For the record, I am a 35-year-old tall-dorky-looking White guy with two small kids.  I drive what can only be described as family truckster meets affordability and reliability.  (This will matter later).
I pay my taxes on time and (what seems to be yearly) take part in my civic duty of watching paint dry for 8 hours (read: jury duty).
Until two years ago, I have never received a speeding ticket.  That streak of luck was completely blown out of the water when I got two tickets on two consecutive days.  (Yes, you read that correctly.)  So, OK, I get it, it happens to the best of us.  After my donation to the CHP’s “second home in Tahoe” fund as well as a healthy contribution to the fine folks at Sierra Nevada Brewery, I figured it was out of my system.  Well, so much for that state school college degree.
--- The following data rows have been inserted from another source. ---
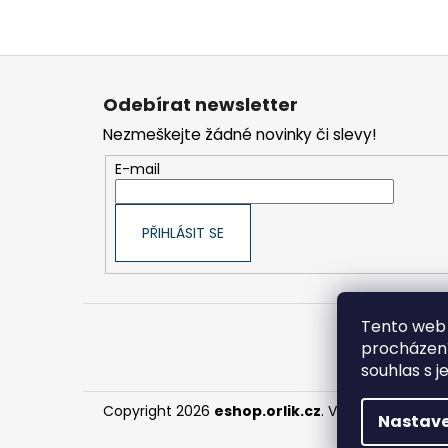
Z
á
Odebírat newsletter
p
Nezmeškejte žádné novinky či slevy!
a
t
E-mail
í
PŘIHLÁSIT SE
Tento web 
procházení
souhlas s j
Copyright 2026
eshop.orlik.cz
. Všechna práva 
Nastave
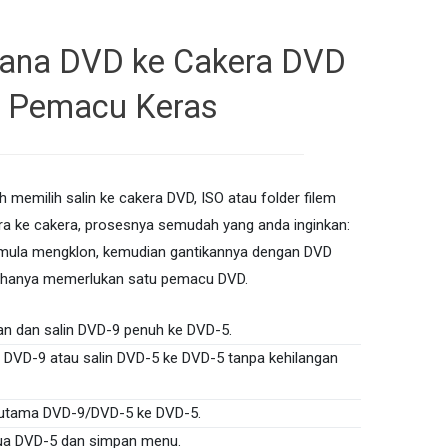
ana DVD ke Cakera DVD
u Pemacu Keras
 memilih salin ke cakera DVD, ISO atau folder filem
era ke cakera, prosesnya semudah yang anda inginkan:
, mula mengklon, kemudian gantikannya dengan DVD
 hanya memerlukan satu pemacu DVD.
an dan salin DVD-9 penuh ke DVD-5.
 DVD-9 atau salin DVD-5 ke DVD-5 tanpa kehilangan
m utama DVD-9/DVD-5 ke DVD-5.
dua DVD-5 dan simpan menu.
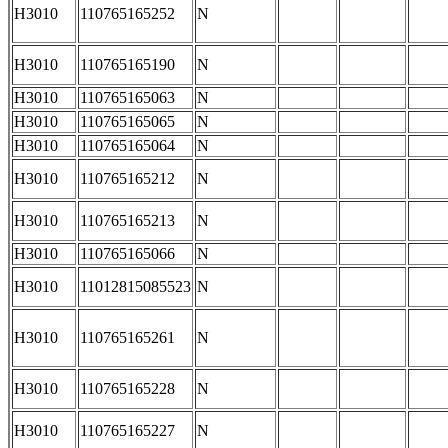
H3010
110765165252
N
H3010
110765165190
N
H3010
110765165063
N
H3010
110765165065
N
H3010
110765165064
N
H3010
110765165212
N
H3010
110765165213
N
H3010
110765165066
N
H3010
11012815085523
N
H3010
110765165261
N
H3010
110765165228
N
H3010
110765165227
N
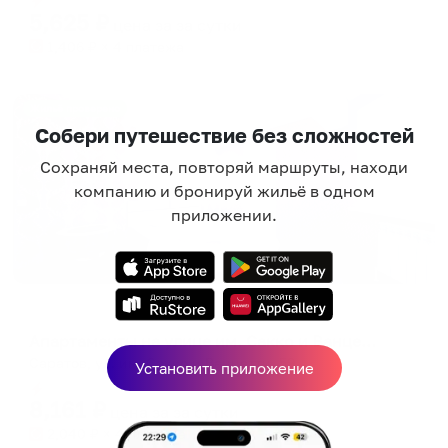
5,625
₽
цена за
за сутки
1,406
₽ × 4 платежа
Жильё проверено
Собери путешествие без сложностей
Сохраняй места, повторяй маршруты, находи
компанию и бронируй жильё в одном
приложении.
Апартаменты в разных районах города
Апартаменты на улице им. Сакко и Ванцетти 59
Саратов, ул. им. Сакко и Ванцетти, 59
Установить приложение
Мгновенное бронирование
8,161
₽
цена за
за сутки
2,040
₽ × 4 платежа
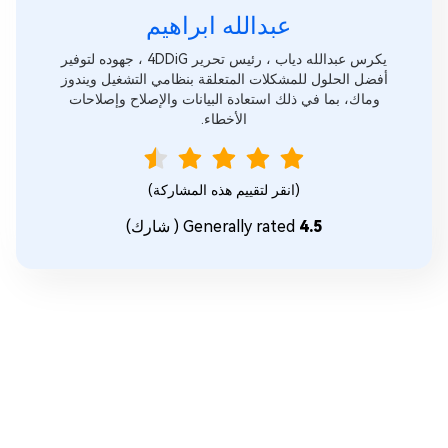
عبدالله ابراهيم‎
يكرس عبدالله دياب ، رئيس تحرير 4DDiG ، جهوده لتوفير
أفضل الحلول للمشكلات المتعلقة بنظامي التشغيل ويندوز
وماك، بما في ذلك استعادة البيانات والإصلاح وإصلاحات
الأخطاء.
(انقر لتقييم هذه المشاركة)
4.5
Generally rated
(
شارك)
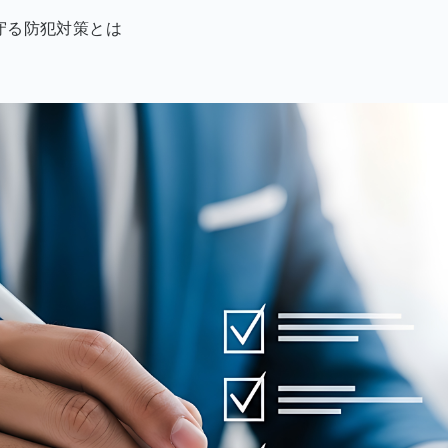
守る防犯対策とは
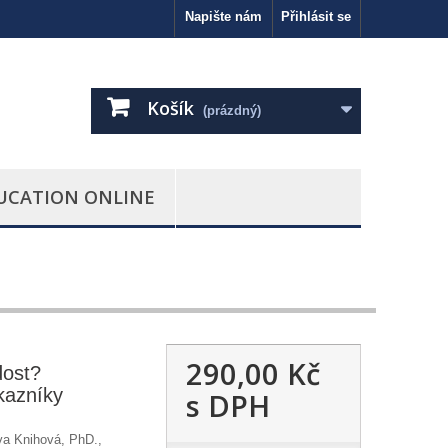
Napište nám
Přihlásit se
Košík
(prázdný)
UCATION ONLINE
290,00 Kč
dost?
kazníky
s DPH
va Knihová, PhD.,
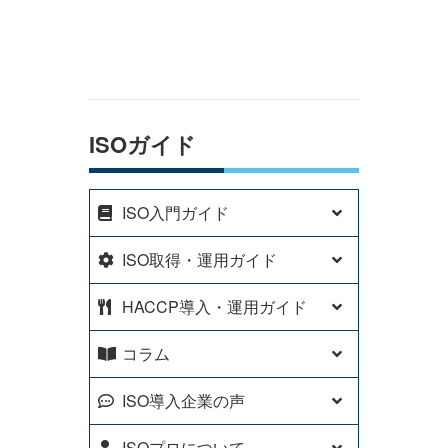
応】
ISOガイド
ISO入門ガイド
ISO取得・運用ガイド
HACCP導入・運用ガイド
コラム
ISO導入企業の声
ISOプロについて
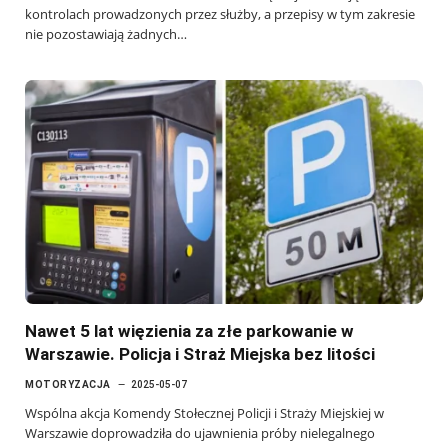
kontrolach prowadzonych przez służby, a przepisy w tym zakresie
nie pozostawiają żadnych…
Nawet 5 lat więzienia za złe parkowanie w
Warszawie. Policja i Straż Miejska bez litości
MOTORYZACJA
2025-05-07
Wspólna akcja Komendy Stołecznej Policji i Straży Miejskiej w
Warszawie doprowadziła do ujawnienia próby nielegalnego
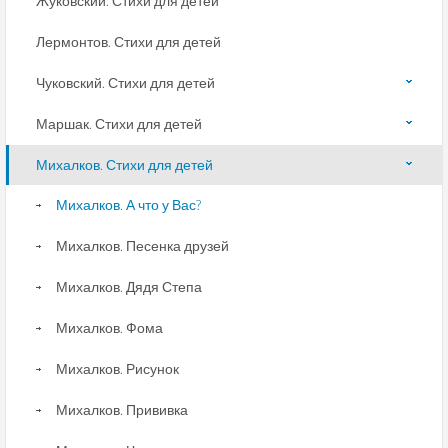
Жуковский. Стихи для детей
Лермонтов. Стихи для детей
Чуковский. Стихи для детей
Маршак. Стихи для детей
Михалков. Стихи для детей
Михалков. А что у Вас?
Михалков. Песенка друзей
Михалков. Дядя Степа
Михалков. Фома
Михалков. Рисунок
Михалков. Прививка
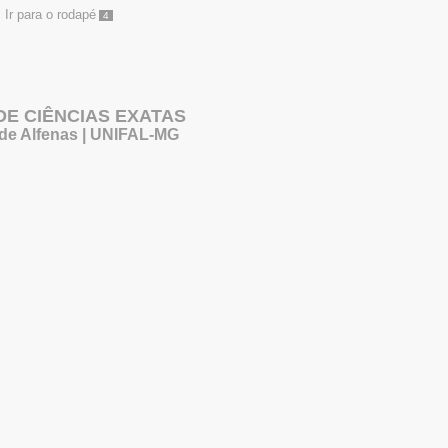
Ir para o rodapé
4
 DE CIÊNCIAS EXATAS
 de Alfenas | UNIFAL-MG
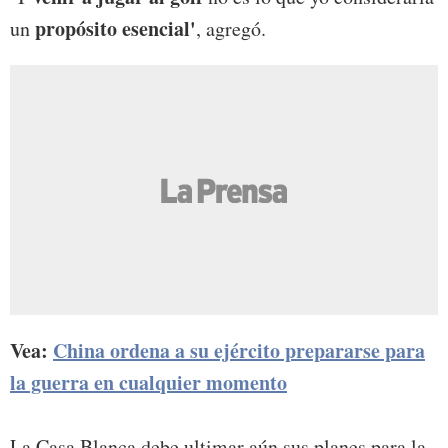
propósito esencial'
un
, agregó.
Vea:
China ordena a su ejército prepararse para
la guerra en cualquier momento
La Casa Blanca debe ultimar aún sus planes para la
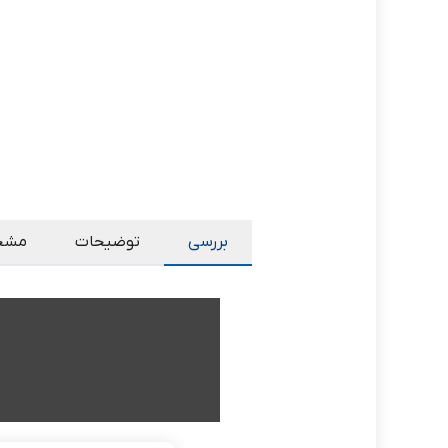
بررسی
توضیحات
مشخ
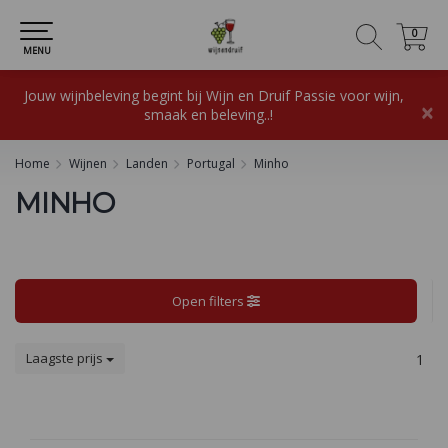
0
0
MENU
Jouw wijnbeleving begint bij Wijn en Druif Passie voor wijn,
×
smaak en beleving..!
Home
Wijnen
Landen
Portugal
Minho
MINHO
Open filters
Laagste prijs
1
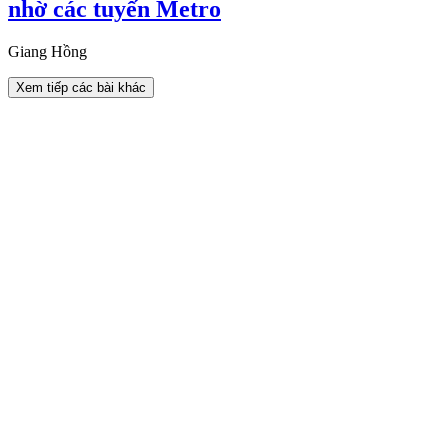
nhờ các tuyến Metro
Giang Hồng
Xem tiếp các bài khác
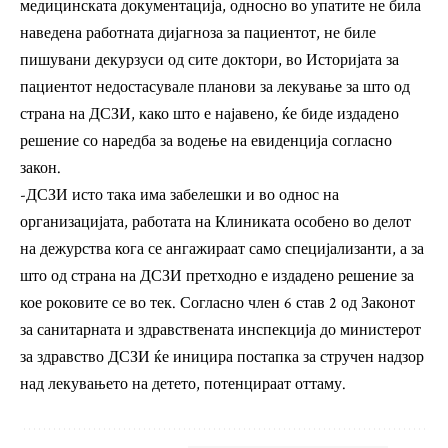
медицинската документација, односно во упатите не била
наведена работната дијагноза за пациентот, не биле
пишувани декурзуси од сите доктори, во Историјата за
пациентот недостасувале планови за лекување за што од
страна на ДСЗИ, како што е најавено, ќе биде издадено
решение со наредба за водење на евиденција согласно
закон.
-ДСЗИ исто така има забелешки и во однос на
организацијата, работата на Клиниката особено во делот
на дежурства кога се ангажираат само специјализанти, а за
што од страна на ДСЗИ претходно е издадено решение за
кое роковите се во тек. Согласно член 6 став 2 од Законот
за санитарната и здравствената инспекција до министерот
за здравство ДСЗИ ќе иницира постапка за стручен надзор
над лекувањето на детето, потенцираат оттаму.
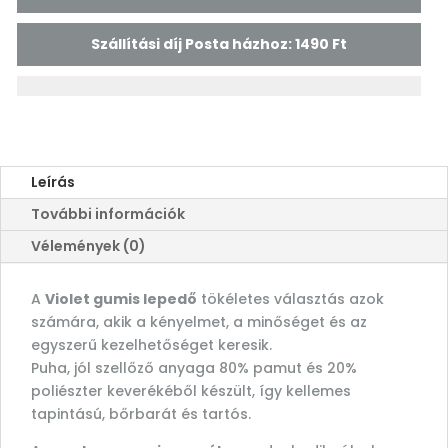
Szállítási díj Posta házhoz: 1490 Ft
Leírás
További információk
Vélemények (0)
A
Violet gumis lepedő
tökéletes választás azok
számára, akik a kényelmet, a minőséget és az
egyszerű kezelhetőséget keresik.
Puha, jól szellőző anyaga 80% pamut és 20%
poliészter keverékéből készült, így kellemes
tapintású, bőrbarát és tartós.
It was about 2 months ago.  I was driving said truckster home from work, belting out my version of Sweet Caroline (yes, you know you all love it), when I was nearly sideswiped by a urban assault vehicle (read: bigger then ever needed in this lifetime SUV).  Thinking it was someone who was distracted while looking for the paperwork to sign me to a singing contract, I continued down the road (“good times never seemed so….”), when it dawned on me that this person was completely drunk.  I watched (and followed) in awe as he swerved in and out of traffic, nearly hitting parked cars and a pedestrian at one point.  I called 911 to report what I was witnessing.  I felt like Erik Estrada from ChiPS.  “Yes, the perp. is now proceeding east on XXX road.”  The dispatcher then instructed me to call back if I witnessed any more erratic behavior and that they will alert “someone in the area.”  Witnessed any more erratic behavior?  Are you serious?  I continued to follow the “perp” and watched him lurch 3 lanes into (drum roll please) a bar parking lot.  I made a U-turn into the same parking lot just in time to watch this “Arthur” wannabe relieving himself in the parking lot.  He then got into his USV and drove over the curb, into a planter box, sat there for a bit… reversed and decided to park for good.  Another call to 911.  “I’m sorry sir, we cannot do anything unless we witness it, but call us back if he gets back onto the road.”  My only thought was, “Hi, CHP, well I’m calling back, and yes there was some more erratic behavior, this guys just mowed down some innocent people, but you didn’t see it, so I guess you can’t do anything about it.”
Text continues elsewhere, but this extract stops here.